CENA 8: Depois do jantar, Cleiton vai dormir e Adelaide fica a sós na sala com Eva e Renata.
-Meninas... eu vou ser sincera com vocês, posso? - fala Adelaide.
-E por que não poderia? A senhora está dentro da sua casa e está sendo muito gentil com a gente... - fala Eva.
-Eu espero que vocês não levem a mal o que vou dizer...
-Olha lá o que você vai falar, mãe... - preocupa-se Renata
-Preciso abrir meu coração... não tem sido fácil pra mim aprender a conviver, me adaptar a tudo isso. Eu sei que pra vocês é normal porque é o que vocês são... não é isso que questiono. Mas confesso que por um momento fiquei preocupada com que iriam pensar de mim lá na igreja, quando vi no site da revista a foto de vocês duas juntas, a Eva te apresentando como namorada, minha filha... me desculpem, queridas. Eu sei que vocês não merecem ouvir isso tudo... mas tudo isso ainda é um mundo novo pra mim. É como se eu estivesse renascendo, reaprendendo a andar, falar... resignificando as coisas no meu mundo. Peço que tenham paciência comigo se por um acaso eu acabar fazendo algum comentário infeliz...

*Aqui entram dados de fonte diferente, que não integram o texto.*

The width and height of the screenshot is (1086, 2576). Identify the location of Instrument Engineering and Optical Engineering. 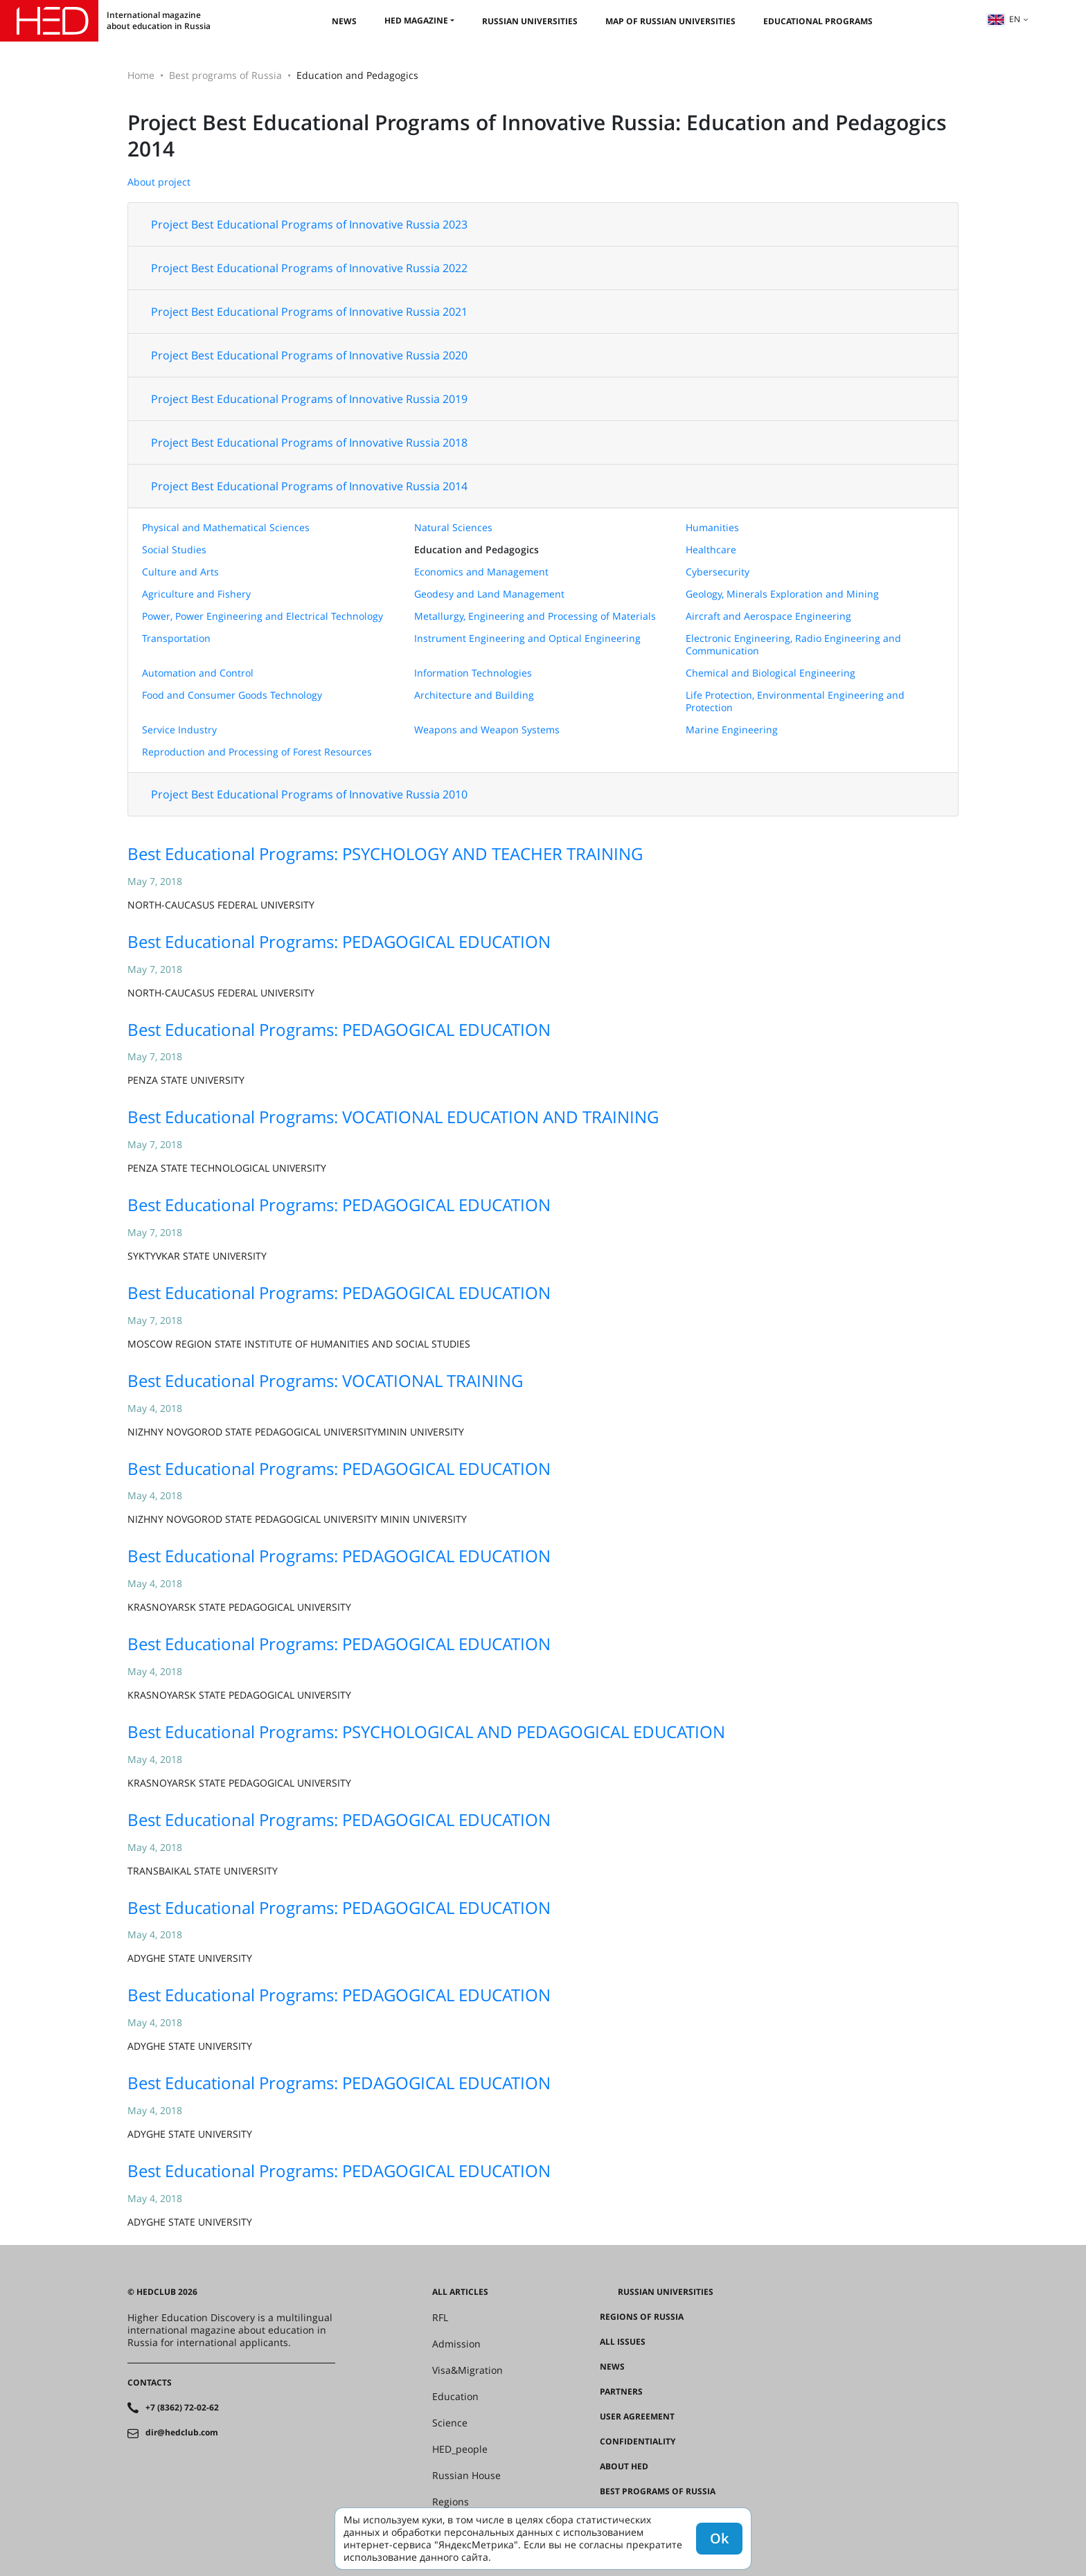 (527, 638).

Renata se comove com a postura de sua mãe.
-Na verdade a senhora tá dando é motivo pra eu me orgulhar de te ter como mãe. Deus sabe o que faz, no fim das contas... sabia o que tava fazendo quando te fez escolher a mim na fila de adoção. Eu só tenho a agradecer, apesar dos percalços que passamos. No fim, eles serviram para que nós pudéssemos amadurecer através deles...
-E a senhora pode ficar tranquila... nós vamos te ajudar nesse processo de desconstrução, pode deixar. - complementa Eva.

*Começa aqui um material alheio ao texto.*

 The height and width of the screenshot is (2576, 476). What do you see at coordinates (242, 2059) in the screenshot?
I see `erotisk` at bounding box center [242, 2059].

As três se abraçam, selando definitivamente a harmonia entre elas. CORTA A CENA.

CENA 9: Na mansão dos Bittencourt, todos estão conversando tranquilamente na sala quando a campainha toca.
-Ih... será que a Suzanne resolveu aparecer de sopetão depois do sumiço? - questiona Riva.
-Não acho que uma pessoa fina como ela cometeria essa deselegância de aparecer na casa dos outros quando já passou das nove... - alfineta, sutilmente, Valquíria.
-Que tal vocês pararem de especular sobre quem é que tá batendo na nossa casa e alguém for atender a porta? - fala Marcelo.
-Então vai você, filho... - fala Riva.
Marcelo vai até a porta e se surpreende com quem vê.
-Laura? O que é que você veio fazer aqui numa hora dessas? FIM DO CAPÍTULO 49.